Hatırlanırsa vicdani kanaati gereği askerlik yapmak istemeyen Osman Murat Ülke, zorla askerliğe alınıp, gereğini de yerine getirmediği için her defasında emre itaatsizlik nedeniyle ceza almakta, diğer yandan vicdanı ret kararını açıkladığından dolayı da halkı askerlikten soğutma suçu işlediği gerekçesiyle yargılanmaktaydı.
Avrupa İnsan Hakları Mahkemesi’ne başvuran Ülke haklı bulunmuş, Türkiye bir yandan tazminat ödemeye mahkûm olurken, diğer yandan vicdani retçilerin karşılaştığı sorunlar nedeniyle Türkiye’den yasal düzenleme yapılması talep edilmişti.
Kaçınılmaz olan hangisi?
AİHM’in gerekçesine bakıldığında şu hususlar göze çarpmaktadır:
Ülke askerlik hizmetini vicdani kanaatleri nedeniyle reddetmesinin ardından uzun süreli kovuşturmalara ve mahkûmiyetlere rağmen, askerlik hizmetinden muaf tutulmamaktadır;
Türk hukuk mevzuatında reddedenler bakımından özel bir hüküm bulunmaması nedeniyle vicdani retçiler sonu kesilmeyecek kovuşturma ve mahkûmiyetlerle yaşamları kararabilmekte, yalnızca askerlik yapmamaları nedeniyle yaşamlarının sonuna kadar bu tehdit altında yaşamak zorunda kalmaktadır. Bu sonuç güdülen amaçla orantılı değildir.
Mahkeme, uygulanan yaptırım sisteminin vicdani retçilerin entelektüel kişiliğini ezdiği, başvurucuyu aşağılayan ve onu alçaltan korku ve tedirginlik hislerinin doğmasına neden olduğu; vicdani direncini ve kararlılığını kırmayı amaçlayarak, onu neredeyse “sivil ölüm”e zorladığı gerçeğinden hareketle, yaptırımın demokratik bir toplumdaki cezalandırma rejimine aykırı düştüğü sonucuna ulaşmaktadır.
Türkiye AİHM’in bundan beş yıl önce verdiği kararda belirttiği sonuçları halen ortadan kaldırabilmiş değil. Tutumları nedeniyle yargılanan, ceza alan, soruşturma ve kovuşturma tehdidi altında bulunan birçok vicdani retçi bulunduğu gibi, bunların hakkını savunduğundan dolayı halkı askerlikten soğutma suçu işlediği gerekçesiyle yargılanan birçok yazar ve entelektüel de bulunmakta.
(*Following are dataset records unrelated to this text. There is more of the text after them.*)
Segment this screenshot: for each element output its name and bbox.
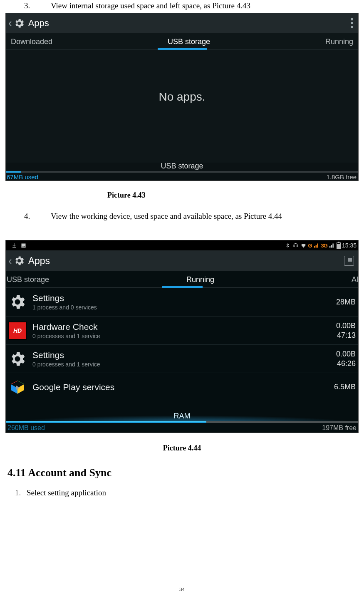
screenshot-443: ‹ Apps Downloaded USB storage Running No…: [5, 13, 359, 181]
app-subtitle: 0 processes and 1 service: [32, 333, 100, 339]
ram-used-text: 260MB used: [7, 424, 45, 432]
app-runtime: 46:26: [336, 359, 356, 368]
back-chevron-icon[interactable]: ‹: [8, 255, 12, 267]
storage-bar: USB storage 67MB used 1.8GB free: [6, 163, 358, 181]
image-icon: [20, 242, 27, 249]
tab-all[interactable]: Al: [351, 274, 358, 287]
app-name: Settings: [32, 293, 97, 303]
app-size: 28MB: [336, 298, 356, 307]
signal-3g-icon: [313, 242, 320, 249]
app-title: Apps: [28, 18, 49, 29]
ram-free-text: 197MB free: [322, 424, 357, 432]
caption-444: Picture 4.44: [7, 444, 357, 453]
ram-bar-used: [6, 421, 206, 423]
app-icon-play-services: [8, 378, 27, 396]
screenshot-444: G 3G 15:35 ‹ Apps USB storage Running Al…: [5, 240, 359, 433]
tab-downloaded[interactable]: Downloaded: [10, 36, 53, 49]
app-icon-settings: [8, 350, 27, 368]
tab-running[interactable]: Running: [324, 36, 354, 49]
tabs: Downloaded USB storage Running: [6, 33, 358, 50]
tabs: USB storage Running Al: [6, 271, 358, 288]
app-size: 0.00B: [336, 350, 356, 359]
instr-4-number: 4.: [24, 211, 51, 222]
app-runtime: 47:13: [336, 331, 356, 340]
app-subtitle: 1 process and 0 services: [32, 304, 97, 311]
storage-bar-label: USB storage: [161, 162, 203, 171]
show-cached-icon[interactable]: [344, 256, 354, 266]
download-icon: [11, 242, 17, 249]
section-title: 4.11 Account and Sync: [7, 467, 357, 479]
instruction-3: 3.View internal storage used space and l…: [24, 1, 357, 11]
ram-bar-label: RAM: [174, 412, 191, 420]
app-icon-hd: HD: [8, 322, 27, 340]
status-time: 15:35: [342, 242, 357, 249]
step-1-text: Select setting application: [27, 488, 106, 497]
tab-usb-storage[interactable]: USB storage: [6, 274, 50, 287]
app-icon-settings: [8, 293, 27, 311]
app-title: Apps: [28, 255, 50, 267]
network-3g-label: 3G: [321, 242, 327, 249]
headphones-icon: [292, 242, 299, 249]
status-bar: G 3G 15:35: [6, 240, 358, 250]
instr-3-text: View internal storage used space and lef…: [51, 1, 250, 10]
active-tab-underline: [162, 286, 203, 288]
caption-443: Picture 4.43: [107, 191, 357, 200]
list-item[interactable]: Settings 0 processes and 1 service 0.00B…: [6, 344, 358, 373]
app-name: Google Play services: [32, 382, 114, 392]
storage-free-text: 1.8GB free: [326, 173, 357, 181]
app-titlebar: ‹ Apps: [6, 13, 358, 33]
back-chevron-icon[interactable]: ‹: [8, 17, 12, 30]
app-titlebar: ‹ Apps: [6, 250, 358, 271]
app-size: 0.00B: [336, 322, 356, 330]
bluetooth-icon: [284, 242, 291, 249]
page-number: 34: [179, 586, 185, 593]
app-size: 6.5MB: [334, 383, 356, 391]
list-item[interactable]: HD Hardware Check 0 processes and 1 serv…: [6, 316, 358, 344]
empty-state-text: No apps.: [158, 90, 205, 104]
wifi-icon: [300, 242, 307, 249]
list-item[interactable]: Google Play services 6.5MB: [6, 373, 358, 401]
app-subtitle: 0 processes and 1 service: [32, 361, 100, 368]
storage-bar-bg: [6, 171, 358, 173]
settings-gear-icon: [13, 255, 25, 267]
ram-bar: RAM 260MB used 197MB free: [6, 413, 358, 433]
storage-used-text: 67MB used: [7, 173, 38, 181]
battery-icon: [337, 242, 341, 249]
app-name: Hardware Check: [32, 322, 100, 332]
signal-icon: [329, 242, 335, 249]
running-apps-list: Settings 1 process and 0 services 28MB H…: [6, 288, 358, 401]
storage-bar-used: [6, 171, 21, 173]
list-item[interactable]: Settings 1 process and 0 services 28MB: [6, 288, 358, 316]
app-name: Settings: [32, 350, 100, 360]
settings-gear-icon: [13, 17, 25, 29]
step-1-number: 1.: [15, 488, 27, 497]
step-list: 1.Select setting application: [15, 488, 357, 497]
active-tab-underline: [158, 48, 207, 50]
instr-4-text: View the working device, used space and …: [51, 212, 282, 220]
overflow-menu-icon[interactable]: [351, 18, 356, 28]
instruction-4: 4.View the working device, used space an…: [24, 211, 357, 222]
network-g-icon: G: [308, 242, 312, 249]
ram-bar-free: [206, 421, 358, 423]
instr-3-number: 3.: [24, 1, 51, 11]
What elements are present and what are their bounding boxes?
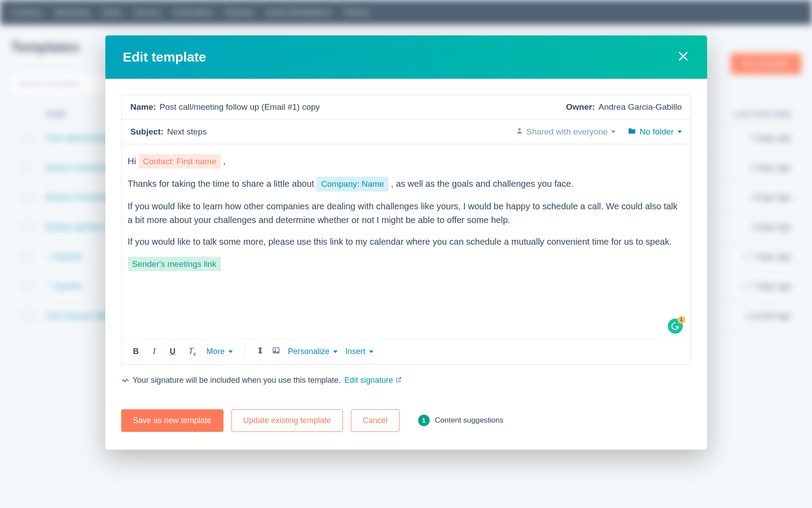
subject-label: Subject: [131, 127, 164, 137]
italic-button[interactable]: I [150, 345, 159, 358]
modal-header: Edit template [105, 35, 707, 79]
greeting-line: Hi Contact: First name , [128, 154, 680, 169]
modal-overlay: Edit template Name: Post call/meeting fo… [0, 0, 812, 508]
editor: Hi Contact: First name , Thanks for taki… [121, 144, 691, 365]
grammarly-icon [671, 322, 680, 331]
token-contact-first-name[interactable]: Contact: First name [139, 154, 221, 169]
cancel-button[interactable]: Cancel [351, 409, 400, 432]
caret-down-icon [333, 350, 338, 353]
meta-box: Name: Post call/meeting follow up (Email… [121, 95, 691, 144]
save-as-new-button[interactable]: Save as new template [121, 409, 223, 432]
image-button[interactable] [272, 346, 280, 357]
toolbar-separator [244, 345, 245, 358]
text: , [223, 156, 226, 166]
editor-body[interactable]: Hi Contact: First name , Thanks for taki… [122, 144, 691, 339]
folder-dropdown[interactable]: No folder [628, 127, 681, 137]
signature-icon [121, 375, 129, 385]
close-icon [677, 50, 689, 62]
edit-template-modal: Edit template Name: Post call/meeting fo… [105, 35, 707, 450]
grammarly-badge[interactable]: 1 [668, 319, 683, 334]
clear-format-button[interactable]: Tx [186, 345, 199, 359]
external-link-icon [396, 376, 402, 385]
modal-body: Name: Post call/meeting follow up (Email… [105, 79, 707, 396]
modal-title: Edit template [123, 50, 206, 65]
link-button[interactable] [256, 346, 264, 357]
insert-dropdown[interactable]: Insert [346, 347, 373, 356]
suggestions-count: 1 [418, 415, 430, 426]
grammarly-count: 1 [677, 316, 685, 324]
subject-value: Next steps [167, 127, 207, 137]
edit-signature-link[interactable]: Edit signature [344, 376, 402, 385]
paragraph-3: If you would like to talk some more, ple… [128, 235, 680, 249]
bold-button[interactable]: B [131, 345, 142, 358]
name-label: Name: [131, 102, 156, 112]
paragraph-2: If you would like to learn how other com… [128, 200, 680, 227]
svg-point-2 [274, 349, 276, 350]
modal-footer: Save as new template Update existing tem… [105, 396, 707, 450]
folder-label: No folder [639, 127, 673, 137]
underline-button[interactable]: U [167, 345, 178, 358]
shared-with-dropdown[interactable]: Shared with everyone [516, 127, 616, 137]
svg-point-0 [518, 128, 520, 131]
more-dropdown[interactable]: More [207, 347, 233, 356]
paragraph-1: Thanks for taking the time to share a li… [128, 177, 680, 191]
caret-down-icon [611, 131, 616, 133]
personalize-label: Personalize [288, 347, 330, 356]
name-row[interactable]: Name: Post call/meeting follow up (Email… [122, 95, 691, 119]
person-icon [516, 127, 523, 137]
close-button[interactable] [677, 50, 689, 64]
name-value: Post call/meeting follow up (Email #1) c… [160, 102, 320, 112]
suggestions-label: Content suggestions [435, 416, 504, 425]
text: Hi [128, 156, 139, 166]
editor-toolbar: B I U Tx More Personalize [122, 339, 691, 364]
caret-down-icon [228, 350, 233, 353]
folder-icon [628, 127, 636, 137]
text: Thanks for taking the time to share a li… [128, 179, 317, 189]
token-company-name[interactable]: Company: Name [316, 177, 389, 191]
text: , as well as the goals and challenges yo… [391, 179, 573, 189]
personalize-dropdown[interactable]: Personalize [288, 347, 338, 356]
edit-signature-label: Edit signature [344, 376, 393, 385]
content-suggestions[interactable]: 1 Content suggestions [418, 415, 504, 426]
update-existing-button[interactable]: Update existing template [231, 409, 343, 432]
owner-value: Andrea Garcia-Gabillo [599, 102, 682, 112]
more-label: More [207, 347, 225, 356]
owner-label: Owner: [566, 102, 595, 112]
insert-label: Insert [346, 347, 366, 356]
shared-label: Shared with everyone [527, 127, 608, 137]
subject-row[interactable]: Subject: Next steps Shared with everyone… [122, 119, 691, 144]
token-meetings-link[interactable]: Sender's meetings link [128, 257, 221, 271]
signature-row: Your signature will be included when you… [121, 375, 691, 385]
caret-down-icon [369, 350, 373, 353]
caret-down-icon [677, 131, 682, 133]
signature-text: Your signature will be included when you… [133, 376, 341, 385]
Tüm bunların Türkiye’nin mahkûmiyetine neden olması ise kesin gibi.
Peki bundan kaçınmak imkansız mı?
Hâlihazırda kurtulmaya çalıştığımız darbe Anayasası profesyonel askerliğe veya vicdani ret hakkının tanınmasına engel değil. Aksine bunu önemli ölçüde talep de ediyor. Zira Anayasanın 24. Maddesi vicdan özgürlüğünü yasayla sınırlanması mümkün olmayan bir hak olarak tanımlarken, 72. Maddesi askerliği değil, yalnızca vatan hizmetini zorunlu kılıyor. Üstelik bu hizmetin illaki silah altında yerine getirilmesini şart koşmuyor. Madde vatan hizmetinin silahlı kuvvetlerde veya kamu kesiminde ne şekilde yerine getirileceği veya getirilmiş sayılacağı kanunla düzenleneceğini öngörüyor. Yani bir yandan dokunulamaz olarak görülen bir vicdani kanaat özgürlüğü, diğer yandan alternatifli olarak yerine getirilebilecek bir vatan hizmeti, üstelik bu vatan hizmetinin kimi zaman yalnızca “yerine getirilmiş sayılabileceği” de kabul ediliyor. Hal böyle ise vicdani kanaati ezip geçen bir zorunlu askerliğin Anayasal bir zorunluluk olduğu iddiası geçersizleşiyor.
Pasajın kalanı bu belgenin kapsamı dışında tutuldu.